Trump è arrivato reduce dal discorso di Varsavia, dove ha elogiato l’Occidente, con toni che evocano spunti cari anche a suoi critici, gli storici Schama, Buruma e Ferguson, ma che deve conciliare con le tentazioni isolazioniste. Lo studioso di informatica politica Thomas Rid ha ricordato per primo il summit tra Kennedy e Kruscev, 1961 a Vienna, con il neofita presidente dominato dal veterano di Stalin, al punto che JFK confesserà all’amico del New York Times «Scotty» Reston «Kruscev mi ha massacrato». 

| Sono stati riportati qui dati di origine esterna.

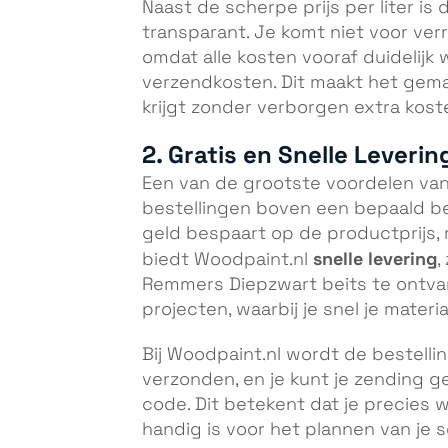
Naast de scherpe prijs per liter is d
transparant. Je komt niet voor verr
omdat alle kosten vooraf duidelijk
verzendkosten. Dit maakt het gemak
krijgt zonder verborgen extra kost
2. Gratis en Snelle Leverin
Een van de grootste voordelen va
bestellingen boven een bepaald bed
geld bespaart op de productprijs,
snelle levering
biedt Woodpaint.nl
,
Remmers Diepzwart beits te ontvang
projecten, waarbij je snel je materi
Bij Woodpaint.nl wordt de bestell
verzonden, en je kunt je zending g
code. Dit betekent dat je precies w
handig is voor het plannen van je 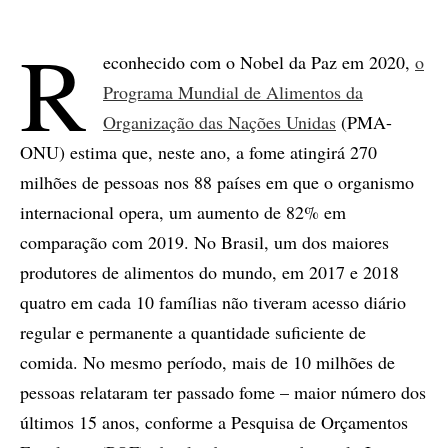
R
econhecido com o Nobel da Paz em 2020,
o
Programa Mundial de Alimentos da
Organização das Nações Unidas
(PMA-
ONU) estima que, neste ano, a fome atingirá 270
milhões de pessoas nos 88 países em que o organismo
internacional opera, um aumento de 82% em
comparação com 2019. No Brasil, um dos maiores
produtores de alimentos do mundo, em 2017 e 2018
quatro em cada 10 famílias não tiveram acesso diário
regular e permanente a quantidade suficiente de
comida. No mesmo período, mais de 10 milhões de
pessoas relataram ter passado fome – maior número dos
últimos 15 anos, conforme a Pesquisa de Orçamentos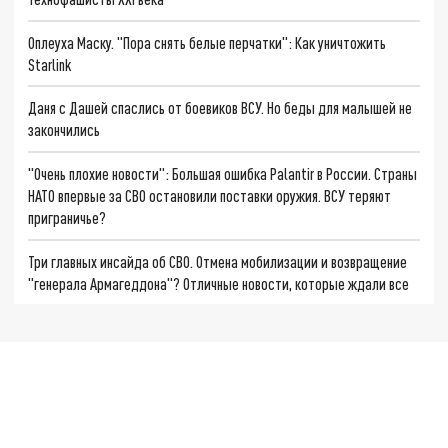
Оплеуха Маску. "Пора снять белые перчатки": Как уничтожить
Starlink
Даня с Дашей спаслись от боевиков ВСУ. Но беды для малышей не
закончились
"Очень плохие новости": Большая ошибка Palantir в России. Страны
НАТО впервые за СВО остановили поставки оружия. ВСУ теряют
приграничье?
Три главных инсайда об СВО. Отмена мобилизации и возвращение
"генерала Армагеддона"? Отличные новости, которые ждали все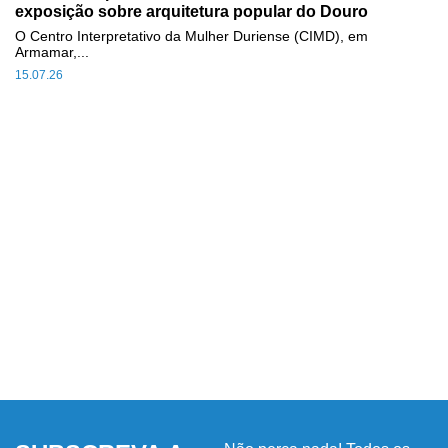
exposição sobre arquitetura popular do Douro
O Centro Interpretativo da Mulher Duriense (CIMD), em
Armamar,...
15.07.26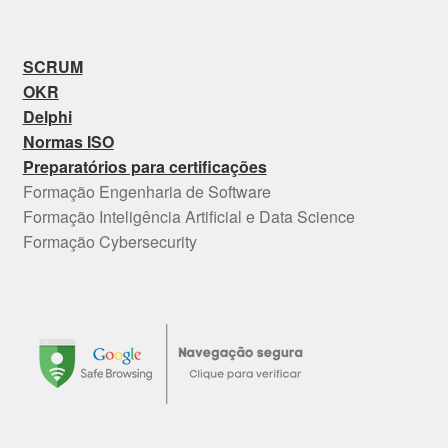
SCRUM
OKR
Delphi
Normas ISO
Preparatórios para certificações
Formação Engenharia de Software
Formação Inteligência Artificial e Data Science
Formação Cybersecurity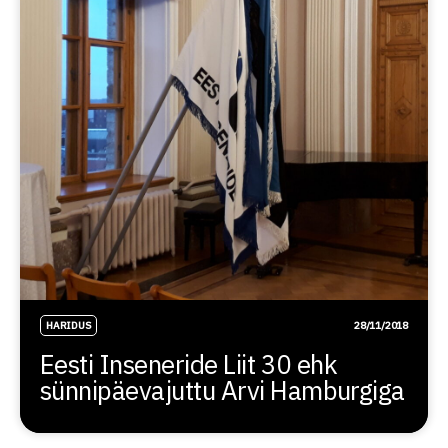
HARIDUS
28/11/2018
Eesti Inseneride Liit 30 ehk
sünnipäevajuttu Arvi Hamburgiga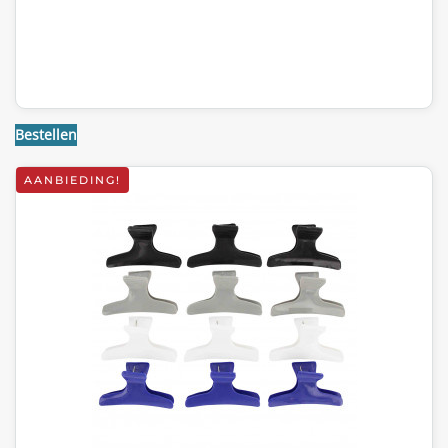
Bestellen
AANBIEDING!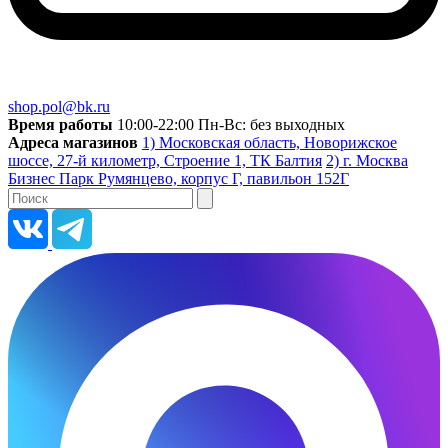
shop.pol@bk.ru
Время работы
10:00-22:00 Пн-Вс: без выходных
Адреса магазинов
1) Московская область, Новорижское
шоссе, 27-й километр, Строение 1, ТК Балтия
2) г. Москва
Бизнес Парк Румянцево, корпус Г, павильон 152Г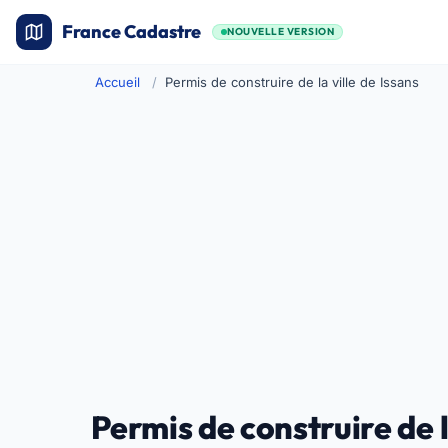
France Cadastre
NOUVELLE VERSION
Accueil
Permis de construire de la ville de Issans
Permis de construire de l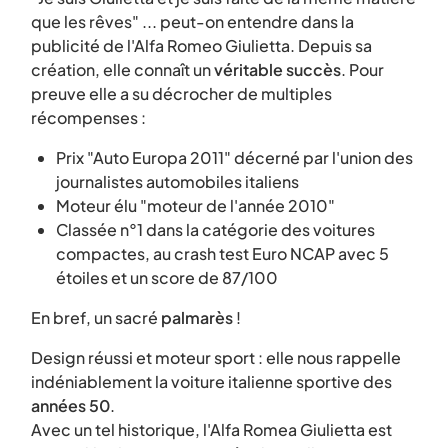
que les rêves" ... peut-on entendre dans la
publicité de l'Alfa Romeo Giulietta. Depuis sa
création, elle connaît un
véritable succès
. Pour
preuve elle a su décrocher de multiples
récompenses :
Prix "Auto Europa 2011" décerné par l'union des
journalistes automobiles italiens
Moteur élu "moteur de l'année 2010"
Classée n°1 dans la catégorie des voitures
compactes, au crash test Euro NCAP avec 5
étoiles et un score de 87/100
En bref, un sacré
palmarès
!
Design réussi et moteur sport : elle nous rappelle
indéniablement la voiture italienne sportive des
années 50
.
Avec un tel historique, l'Alfa Romea Giulietta est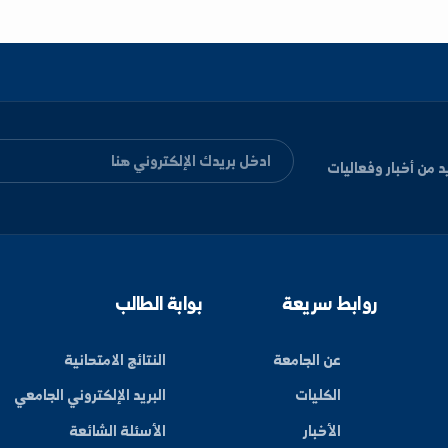
ليات
بط سريعة
بوابة الطالب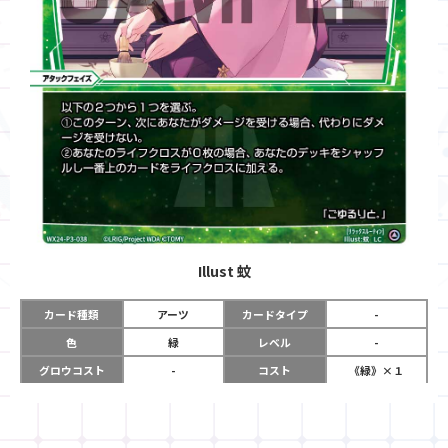
Illust
蚊
カード種類
アーツ
カードタイプ
-
色
緑
レベル
-
グロウコスト
-
コスト
《緑》×１
リミット
-
パワー
-
限定条件
-
使用タイミング
アタックフェイズ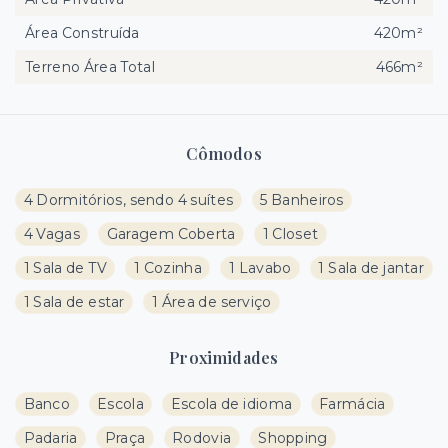
Área Construída
420m²
Terreno Área Total
466m²
Cômodos
4 Dormitórios, sendo 4 suítes
5 Banheiros
4 Vagas
Garagem Coberta
1 Closet
1 Sala de TV
1 Cozinha
1 Lavabo
1 Sala de jantar
1 Sala de estar
1 Área de serviço
Proximidades
Banco
Escola
Escola de idioma
Farmácia
Padaria
Praça
Rodovia
Shopping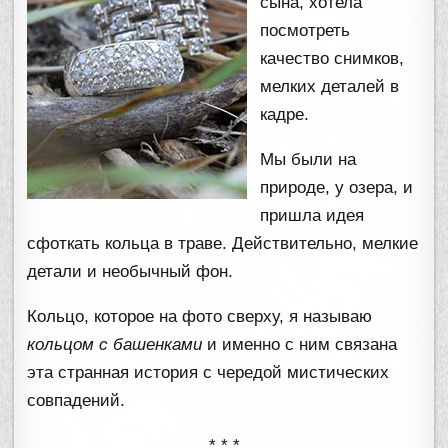
сына, хотела
посмотреть
качество снимков,
мелких деталей в
кадре.
Мы были на
природе, у озера, и
пришла идея
сфоткать кольца в траве. Действительно, мелкие
детали и необычный фон.
Кольцо, которое на фото сверху, я называю
кольцом с башенками
и именно с ним связана
эта странная история с чередой мистических
совпадений.
* * *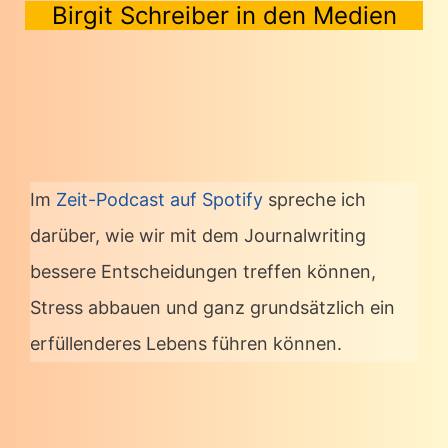
Birgit Schreiber in den Medien
Im
Zeit-Podcast auf Spotify
spreche ich
darüber, wie wir mit dem Journalwriting
bessere Entscheidungen treffen können,
Stress abbauen und ganz grundsätzlich ein
erfüllenderes Lebens führen können.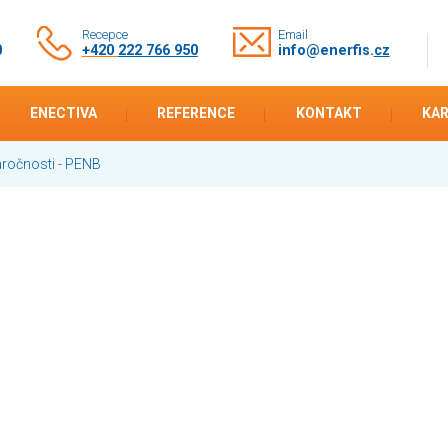
Recepce
Email
0
+420
222 766 950
info@enerfis.
cz
ENECTIVA
REFERENCE
KONTAKT
KAR
áročnosti - PENB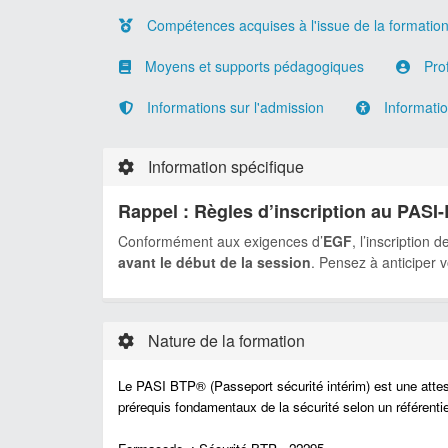
Compétences acquises à l'issue de la formatio
Moyens et supports pédagogiques
Prof
Informations sur l'admission
Information
Information spécifique
Rappel : Règles d’inscription au PAS
Conformément aux exigences d’
EGF
, l’inscription 
avant le début de la session
. Pensez à anticiper 
Nature de la formation
Le PASI BTP® (Passeport sécurité intérim) est une attesta
prérequis fondamentaux de la sécurité selon un référent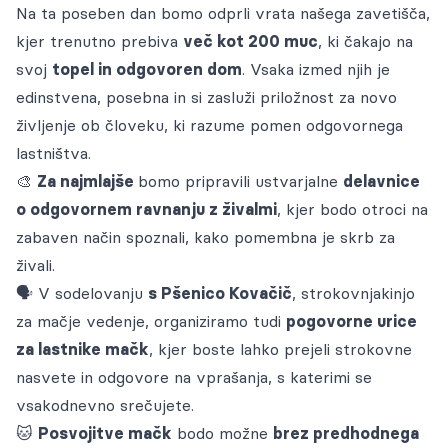
Cenik storitev
Na ta poseben dan bomo odprli vrata našega zavetišča,
zbrane na enem mestu.
Pogosta vprašanja
ZA OBČINE
Oddane živali
Voden ogled
kjer trenutno prebiva
več kot 200 muc
, ki čakajo na
Galerija
Dokumenti
svoj
topel in odgovoren dom
. Vsaka izmed njih je
Oddajo lastniki
Ogled živali za posvojitev
Gradiva za medije
POMAGAJ
KONTAKT
edinstvena, posebna in si zasluži priložnost za novo
Naloge in projekti
Blog
Postopek posvojitve od lastnika
življenje ob človeku, ki razume pomen odgovornega
Prijava na obvestila
Veterinarska ambulanta
lastništva.
Kako oddati žival
Galerija
🎨
Za najmlajše
bomo pripravili ustvarjalne
delavnice
Prostoživeče mačke
o odgovornem ravnanju z živalmi
, kjer bodo otroci na
Objave medijev
zabaven način spoznali, kako pomembna je skrb za
Sponzorji
živali.
🗣️ V sodelovanju
s Pšenico Kovačič
, strokovnjakinjo
za mačje vedenje, organiziramo tudi
pogovorne urice
za lastnike mačk
, kjer boste lahko prejeli strokovne
nasvete in odgovore na vprašanja, s katerimi se
vsakodnevno srečujete.
🐱
Posvojitve mačk
bodo možne
brez predhodnega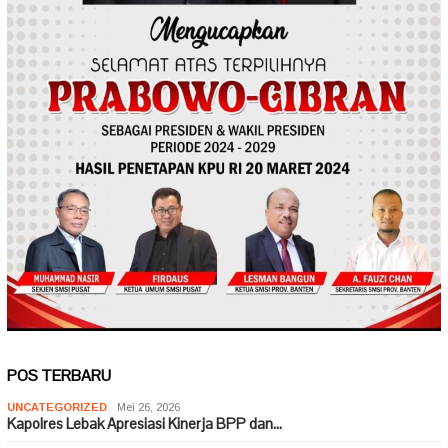
POS TERBARU
UNCATEGORIZED
Mei 26, 2026
Kapolres Lebak Apresiasi Kinerja BPP dan…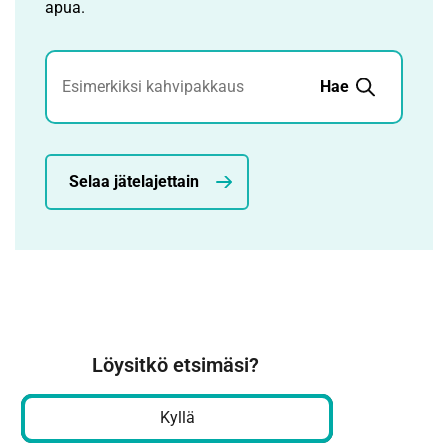
apua.
Jätehaku
Hae
Selaa jätelajettain
Löysitkö etsimäsi?
Kyllä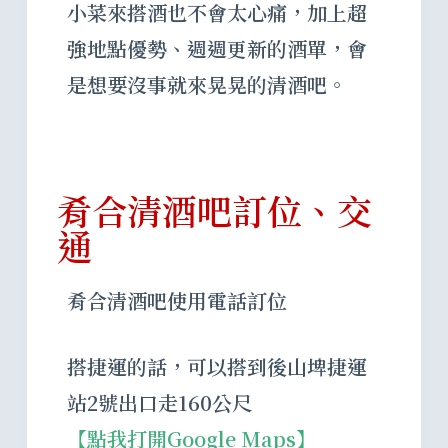
小菜來搭酒也不會太心痛，加上超
強地點優勢、週週更新的酒單，會
是想要沒事就來晃晃的清酒吧。
肴合清酒吧訂位、交
通
肴合清酒吧使用電話訂位
搭捷運的話，可以搭到後山埤捷運
站2號出口走160公尺
【點我打開Google Maps】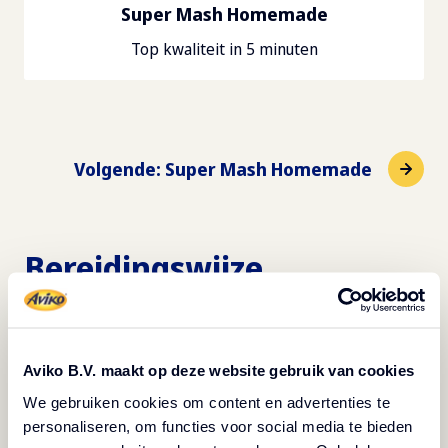
Super Mash Homemade
Top kwaliteit in 5 minuten
Volgende
:
Super Mash Homemade
Bereidingswijze
Bereidingstijd: 30 minuten
Snijd de tomaten in blokjes voor de tomateninfusie.
Aviko B.V. maakt op deze website gebruik van cookies
Snijd de knoflook fijn. Schrob de citroen schoon.
We gebruiken cookies om content en advertenties te
Verwijder het houtachtige uiteinde van de asperges.
personaliseren, om functies voor social media te bieden
Doe
de tomaat met de helft van de knoflook en 75 ml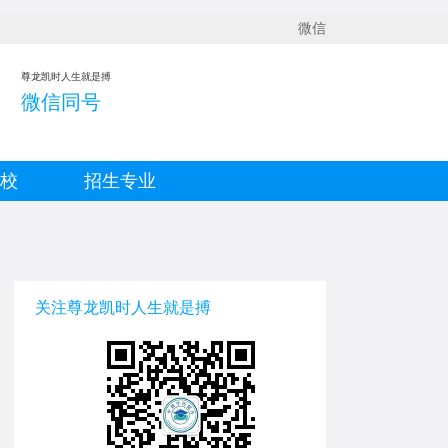
微信
尊龙凯时人生就是搏
微信同号
院校
招生专业
关注尊龙凯时人生就是搏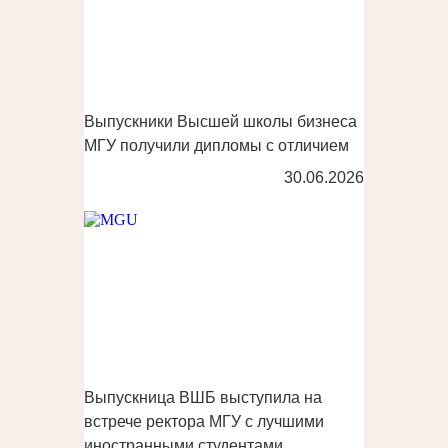
Выпускники Высшей школы бизнеса
МГУ получили дипломы с отличием
30.06.2026
Выпускница ВШБ выступила на
встрече ректора МГУ с лучшими
иностранными студентами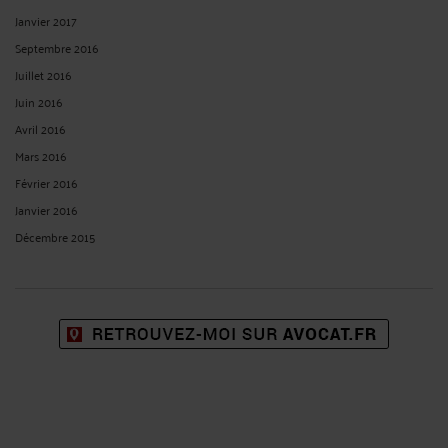
Janvier 2017
Septembre 2016
Juillet 2016
Juin 2016
Avril 2016
Mars 2016
Février 2016
Janvier 2016
Décembre 2015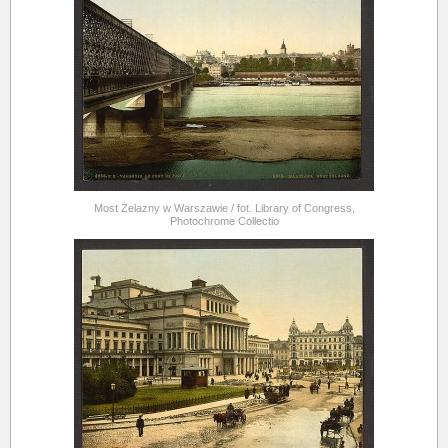
Most Żelazny w Warszawie / fot. Library of Congress,
Photochrome Collectio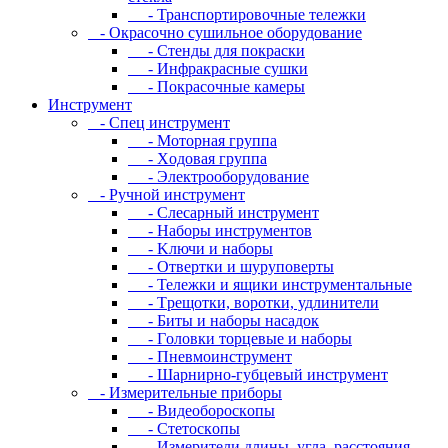
- Транспортировочные тележки
- Oкpacoчнo cушильнoe oбopудoвaниe
- Cтeнды для пoкpacки
- Инфpaкpacныe cушки
- Пoкpacoчныe кaмepы
Инструмент
- Cпeц инcтpумeнт
- Moтopнaя гpуппa
- Xoдoвaя гpуппa
- Элeктpooбopудoвaниe
- Pучнoй инcтpумeнт
- Cлecapный инcтpумeнт
- Haбopы инcтpумeнтoв
- Kлючи и нaбopы
- Oтвepтки и шуpупoвepты
- Teлeжки и ящики инcтpумeнтaльныe
- Tpeщoтки, вopoтки, удлинитeли
- Биты и нaбopы нacaдoк
- Гoлoвки тopцeвыe и нaбopы
- Пнeвмoинcтpумeнт
- Шapниpнo-губцeвый инcтpумeнт
- Измepитeльныe пpибopы
- Bидeoбopocкoпы
- Cтeтocкoпы
- Измepитeли длины, углa, paccтoяния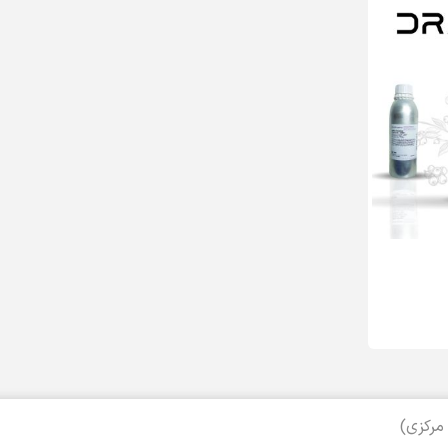
مرکزی)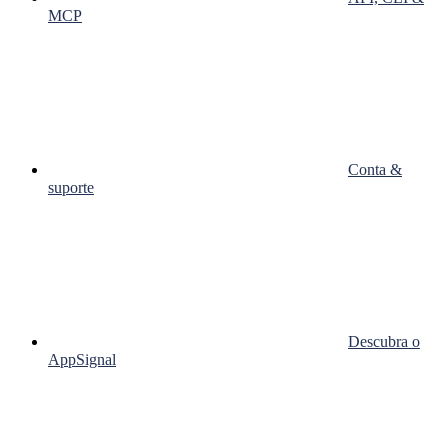
MCP
Conta &
suporte
Descubra o
AppSignal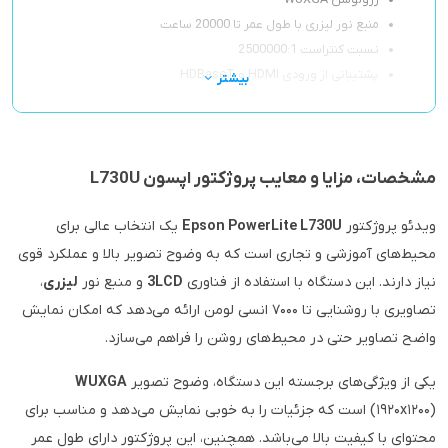
رزولوشن WUXGA
منبع نور لیزری با طول عمر تا 20000 ساعت
نسبت کنتراست 2500000:1
پشتیبانی از ورودی HDMI و HDBaseT
بیشتر
مشخصات، مزایا و معایب پروژکتور اپسون L730U
ویدئو پروژکتور
Epson PowerLite L730U
یک انتخاب عالی برای
محیط‌های آموزشی و تجاری است که به وضوح تصویر بالا و عملکرد قوی
نیاز دارند. این دستگاه با استفاده از فناوری
3LCD
و منبع نور
لیزری
،
تصاویری با روشنایی تا ۷۰۰۰ انسی لومن ارائه می‌دهد که امکان نمایش
واضح تصاویر حتی در محیط‌های روشن را فراهم می‌سازد.
یکی از ویژگی‌های برجسته این دستگاه، وضوح تصویر
WUXGA
(۱۹۲۰x۱۲۰۰) است که جزئیات را به خوبی نمایش می‌دهد و مناسب برای
محتوای با کیفیت بالا می‌باشد. همچنین، این پروژکتور دارای طول عمر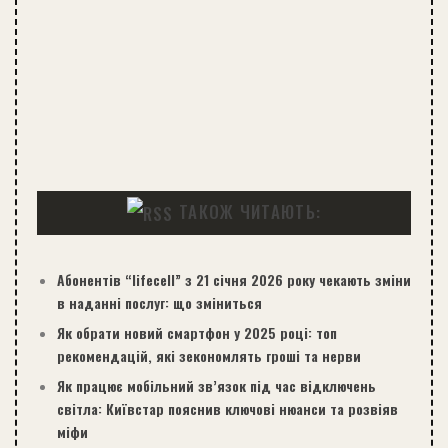
ТАКОЖ ЧИТАЮТЬ:
Абонентів “lifecell” з 21 січня 2026 року чекають зміни
в наданні послуг: що зміниться
Як обрати новий смартфон у 2025 році: топ
рекомендацій, які зекономлять гроші та нерви
Як працює мобільний зв’язок під час відключень
світла: Київстар пояснив ключові нюанси та розвіяв
міфи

Anche ieri la coppia russa vantava esperienza e astuzia davanti al presidente senza background diplomatico e all’ex capo di Exxon che poco comunica con gli esperti del suo Dipartimento. Trump ha dunque giocato in difesa, come nei tempi duri del mercato immobiliare di New York davanti a rivali o pm aggressivi. Ha ascoltato, ha pronunciato le formule che i collaboratori han preparato per lui, formato Power Point senza fronzoli. Tillerson è incerto sulla Siria, vorrebbe Washington e Mosca, in condominio, a controllare Assad, ma alleati medio orientali, parte della gerarchia del Pentagono, compreso forse il ministro Mattis e il consigliere per la sicurezza McMaster, son scettici. Putin è scottato dal raid estemporaneo di Trump contro Damasco, dal jet di Assad abbattuto e ripete, «ogni aereo ostile oltre l’Eufrate è per noi un bersaglio». 

Sull’Ucraina i russi han chiesto pressioni per «il rispetto degli accordi di Minsk», suggerendo che la Casa Bianca elimini, o almeno alleggerisca, le sanzioni imposte dopo l’annessione della Crimea. Per Trump e il suo entourage Ucraina e Crimea non sono dossier caldi, il presidente sperava nel disgelo dei rapporti con Mosca dopo Obama, ma è stretto - e Putin lo sa - dal Congresso, perché la destra repubblicana e la sua base militante, per tradizione, sono anti Cremlino. Putin e Lavrov lasciano allora che Trump alzi la voce sulle ingerenze dei loro hacker per compiacere gli elettori e azzittire i critici, ma si aspettano concessioni, spente le telecamere. 

Per comprendere davvero il primo, ancora incerto, incontro di ieri dobbiamo considerare la strategia di Putin, che dà per scontati imprevedibilità e zig zag politici di Trump, e intende indirizzarli al suo obiettivo centrale, fare della Russia un coprotagonista tra Usa e Cina. Sulla Corea del Nord, quindi, il presidente russo ha ammonito contro ogni escalation militare americano-sud coreana, ma insiste a suggerire che non basterà da solo il leader cinese Xi Jinping per fermare il pericolo Kim Jong-Un. 

Putin è consapevole di quanto il presidente Trump sia pressato, in casa e nel mondo, e si offre come partner affidabile, che però non può mai apparire - anche lui ha un’inquieta opinione pubblica da svezzare, sia pur controllata da media di regime - troppo cedevole. Così chiede che i due centri di spionaggio del Cremlino sequestrati in Maryland sotto Obama siano restituiti alla sovranità di Mosca. A Trump il caso importa poco, nel suo staff i consiglieri ultras Miller e Bannon vorrebbero chiuderlo, ma si preoccupa di irritare servizi segreti e repubblicani, mentre l’ex capo dell’intelligence Usa Clapper definisce in tv “ancora ad alto rischio le due basi”. 

Il G20, ricorda Rebecca Liao di Foreign Affairs, aveva l’ambizione di governare il mondo dopo la crisi finanziaria del 2008 ed ebbe qualche iniziale successo. Ora, con Trump e l’Europa tra loro guardinghi, la Cina ad ambire al ruolo di potenza garante della stabilità, su clima e commercio, il G20 è vetrina di immagine. Kennedy e Kruscev, i maschi alfa di due generazioni or sono impararono, sull’orlo della guerra, a negoziare e vararono infine il primo trattato contro i test atomici. Putin e Trump ripasseranno le due ore di testa a testa, davanti ai consiglieri fidati, contando punti segnati e impressioni, fatte e ricevute, Putin sicuro di sé come sempre, Trump, come sempre, pronto a cambiare strada se il suo istinto lo suggerirà.